Analysis of blood samples dating from before December 2019 showed the presence of antibodies to the new coronavirus.
CORONAVIRUS – The coronavirus responsible for Covid-19 could have circulated in France as early as November 2019, even before its official detection in China in December, according to a study which does not, however, provide a categorical response.
These results “suggest an earlier circulation of SARS-CoV-2 in Europe than has been reported,” write the authors of this work, published on February 6 in the European Journal of Epidemiology.
In recent months, researchers from different countries have ensured that cases had gone unnoticed long before December 2019 , without being able to provide definitive proof. This type of work is essentially based on analyzes of wastewater or a posteriori tests of blood samples. It is this last method that was used by French researchers.

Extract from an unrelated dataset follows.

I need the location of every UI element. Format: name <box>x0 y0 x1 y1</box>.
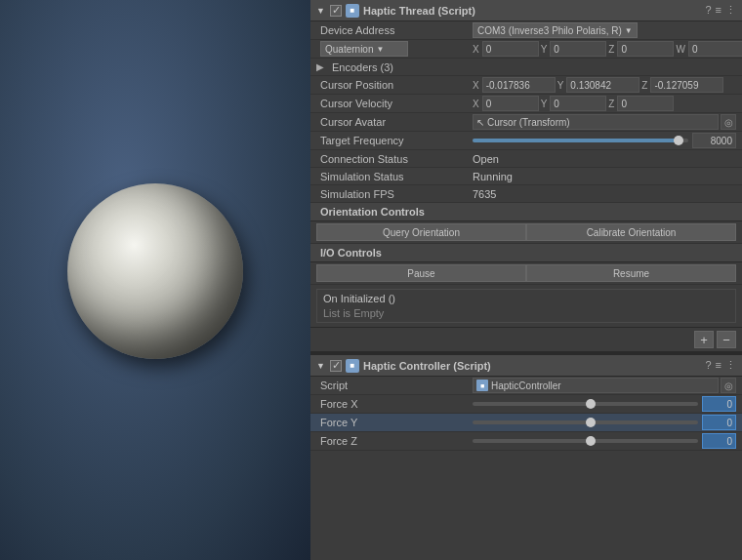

They took as a starting point 9,144 blood samples from the large Constances cohort, launched in France in 2012 for various epidemiological monitoring work.
They performed serological tests on these samples to detect the presence of antibodies to SARS-CoV-2, signs of a past infection. 353 of them were positive.
A second analysis to avoid false positives
To limit the risk of having false positives, they carried out a second, more detailed analysis in order to detect the presence of neutralizing antibodies.
Finally, 44 samples were positive on both tests, including 7 dating from November 2019 and 3 from December 2019.
In addition to these analyzes, eleven of these people were questioned to see if they had presented signs suggestive of Covid-19 at the time of the sample.
Five said they “showed signs of viral respiratory illnesses and eight had been in close contact with people who exhibited such signs or reported risk situations for potential exposure to SARS-CoV-2,” according to the study. .
“In more than half of the cases, we are dealing with people who have traveled or who have been in contact with people who have been sick”, one of the researchers, Prof. Fabrice Carrat, explained to Le Monde on Wednesday. from the Pierre-Louis Institute for Epidemiology and Public Health (Inserm, Sorbonne University).
However, we cannot be 100% sure that these results were not biased by false positives, even if the researchers did their utmost to limit the risk.
This question is “the main problem”, they write, while deeming “unlikely that all (of the samples) are false positives”.
The question of the origin of the coronavirus is geopolitically sensitive.
China emphasized studies suggesting that Covid-19 appeared in late 2019 in other countries. But the mission sent by the WHO to try – in vain – to uncover the origins of Covid-19 ruled on Tuesday that these studies did not provide sufficient proof.